- Source data:
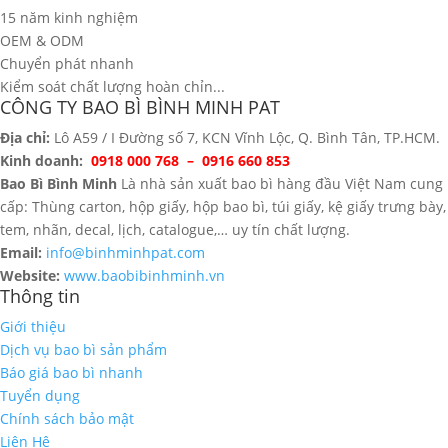
15 năm kinh nghiệm
OEM & ODM
Chuyển phát nhanh
Kiểm soát chất lượng hoàn chỉn...
CÔNG TY BAO BÌ BÌNH MINH PAT
Địa chỉ:
Lô A59 / I Đường số 7, KCN Vĩnh Lộc, Q. Bình Tân, TP.HCM.
Kinh doanh:
0918 000 768 – 0916 660 853
Bao Bì Bình Minh
Là nhà sản xuất bao bì hàng đầu Việt Nam cung
cấp: Thùng carton, hộp giấy, hộp bao bì, túi giấy, kệ giấy trưng bày,
tem, nhãn, decal, lịch, catalogue,… uy tín chất lượng.
Email:
info@binhminhpat.com
Website:
www.baobibinhminh.vn
Thông tin
Giới thiệu
Dịch vụ bao bì sản phẩm
Báo giá bao bì nhanh
Tuyển dụng
Chính sách bảo mật
Liên Hệ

- Task to carry out: From the records above, state how many lines contain the word "chất", and leave out everything else.

- The completed task: 2